Après un quart de siècle de négociations / Algérie-OMC : un processus interminable

Après un quart de siècle de négociations / Algérie-OMC : un processus interminable

La question de l’adhésion de l’Algérie à l’Organisation mondiale du commerce (OMC) aura été le thème du débat, animé hier, autour du professeur Graig van Grasstek, professeur d’économie politique à Harvard Kennedy School, aux Etats-Unis, invité par le Cercle d’action et de réflexion autour de l’entreprise (CARE). L’invité, expert en la matière, encouragera l’Algérie à continuer « à travailler » pour accéder à l’Organisation mondiale du commerce et à s’arrimer à l’économie mondiale.

L’interminable processus d’adhésion de l’Algérie est ainsi remis au goût du jour avec de nouveaux questionnements. Van Grasstek, auteur, en 1998, pour le compte de l’Algérie d’un rapport sur les contraintes de son accession à l’Organisation mondiale du commerce a tenté de dresser l’état actuel de la négociation.

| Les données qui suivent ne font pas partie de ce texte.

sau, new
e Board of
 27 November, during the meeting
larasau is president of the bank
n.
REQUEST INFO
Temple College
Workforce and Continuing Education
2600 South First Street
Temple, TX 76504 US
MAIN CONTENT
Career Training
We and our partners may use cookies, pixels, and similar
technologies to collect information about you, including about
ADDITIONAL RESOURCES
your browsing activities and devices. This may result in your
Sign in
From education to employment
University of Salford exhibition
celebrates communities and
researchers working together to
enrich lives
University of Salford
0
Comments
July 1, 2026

Dans sa présentation intitulée «Diversité économique, OMC et les perspectives pour l’Algérie », le professeur procèdera à quelques comparaisons avec d’autres pays ayant accédé à l’organisation, à l’image de la Russie et de l’Arabie Saoudite. Notant au passage que l’Algérie n’est pas loin de la situation de ces pays, les dépassant même sur certains aspects.

Il préconisera d’améliorer la question des droits et de la propriété intellectuelle pour lesquelles l’OMC reste intransigeante. « L’accession est autant un processus domestique qu’international », notera le conférencier afin de mettre l’accent sur les « normes » inlassablement requises pour pouvoir accéder au club OMC. Van Grasstek ajoutera qu’il est « important de connaître les limites et les difficultés de l’accession », afin de savoir comment procéder et se mettre dans les meilleurs dispositions. « La révision de la règle du 51/49 procèdera, par exemple, à faciliter les choses», glissera-t-il.

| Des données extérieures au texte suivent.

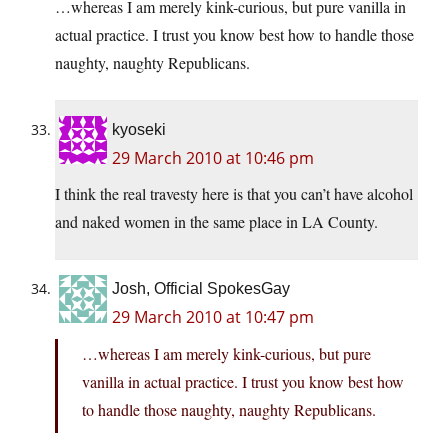
…whereas I am merely kink-curious, but pure vanilla in
actual practice. I trust you know best how to handle those
naughty, naughty Republicans.
kyoseki
29 March 2010 at 10:46 pm
I think the real travesty here is that you can’t have alcohol
and naked women in the same place in LA County.
Josh, Official SpokesGay
29 March 2010 at 10:47 pm
…whereas I am merely kink-curious, but pure
vanilla in actual practice. I trust you know best how
to handle those naughty, naughty Republicans.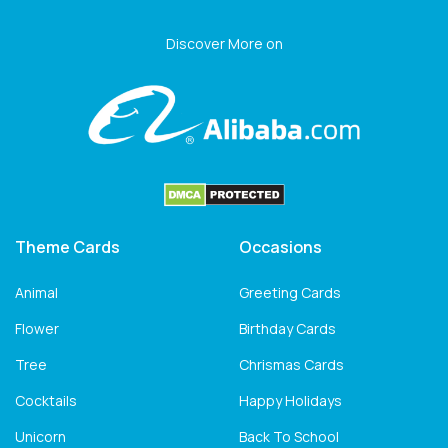
Discover More on
Theme Cards
Occasions
Animal
Greeting Cards
Flower
Birthday Cards
Tree
Chrismas Cards
Cocktails
Happy Holidays
Unicorn
Back To School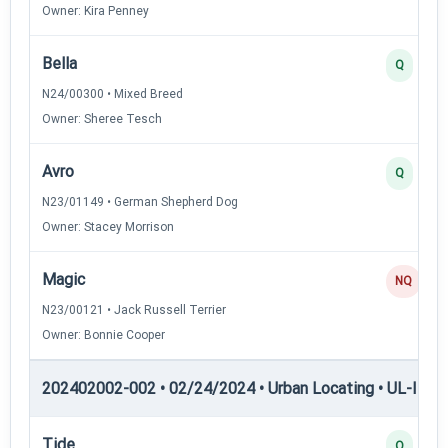
Owner: Kira Penney
Bella
Q
N24/00300 • Mixed Breed
Owner: Sheree Tesch
Avro
Q
N23/01149 • German Shepherd Dog
Owner: Stacey Morrison
Magic
NQ
N23/00121 • Jack Russell Terrier
Owner: Bonnie Cooper
202402002-002 • 02/24/2024 • Urban Locating • UL-II — U
Tide
Q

Il dira que «l’accession peut prendre énormément de temps » et que l’OMC n’est pas une organisation comme l’ONU où on y accède en formulant une demande, « il s’agit d’un club privé où il y a des règles à respecter pour pouvoir profiter de ce système ».

La rencontre-débat s’est largement recentrée sur la situation actuelle de l’Algérie en rapport avec ses différentes négociations devant déboucher sur l’accession à l’OMC. Tableau à l’appui, Van Grasstek préconisera d’accélérer le processus au vu du temps passé d’autant plus que la conjoncture semble propice sur le plan économique et politique, avec les décisions majeures qui pourraient changer les paradigmes économique algériens.

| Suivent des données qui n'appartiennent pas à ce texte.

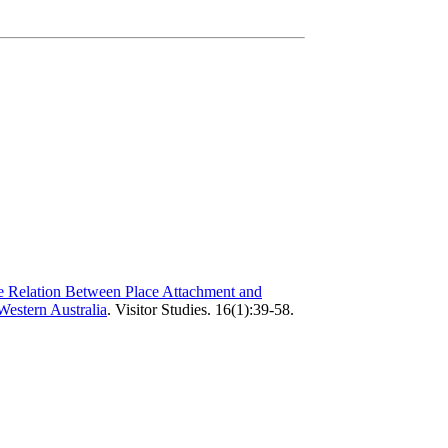
 Relation Between Place Attachment and
Western Australia
.
Visitor Studies. 16(1):39-58.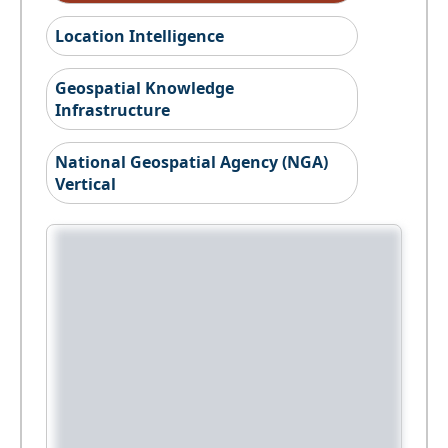
Location Intelligence
Geospatial Knowledge
Infrastructure
National Geospatial Agency (NGA)
Vertical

La position de l’Algérie sur le marché européen ajoute à son importance dans les négociations. « C’est est un avantage certain encore inexploité ». Les points négatifs ont également été évoqués comme cette propension à gérer sur le court terme. Un élément qui joue contre l’accession. La lenteur du processus (plus de 25 ans pour l’Algérie) est un élément symptomatique, selon le conférencier.

Accélérer le processus ?

Plusieurs questions dont celle de savoir si l’Algérie a les moyens d’accélérer ce processus, aujourd’hui, au vu des impératifs du moment. Et aussi la question du coût social d’une telle adhésion et les sacrifices que pourraient concéder le travailleur algérien du moins à court terme. Van Grasstek terminera son intervention par certaines recommandations pour une meilleure approche dans les négociations à venir comme le travail diplomatique, véritable outil pour plaider sa cause.

L’Algérie pourrait avoir comme perspective la réunion ministérielle de 2022, devant se dérouler au Kazakhstan, pour accélérer la cadence et se poser comme un candidat sérieux. Durant la séance des questions-réponses certains se sont interrogés sur l’utilité de cavaler inlassablement derrière cette adhésion.

L’Algérie qui court derrière une accession de plus en plus compliquée, n’est-elle pas en train de perdre du temps avec un monde en changement dans lequel même l’OMC est en crise, voire dans un état de « mort clinique » et n’étant plus en mesure de jouer son rôle de gendarme du commerce mondial en ces temps de guerres impitoyables entre les grandes économies, Chine et Etats-Unis en premier lieu ? La réponse est esquivée.

Cette conférence-débat sur cette désormais vielle question de l’accession de l’Algérie à l’OMC, aura laissé un goût d’inachevé. Au cœur d’une crise politique aiguë, l’Algérie semble dans une impasse où il est devenu difficile de se projeter.

Slim Othmani, l’un des animateur de CARE, prend la parole pour vite lever tout équivoque sur une surinterprétation selon laquelle « CARE ferait la promotion de l’adhésion de l’Algérie à l’OMC », et qu’il ne s’agit là que d’un débat pour essayer de comprendre. Une réaction qui en dit long sur l’esprit d’angoisse qui accapare les acteurs économiques en ces temps d’incertitudes.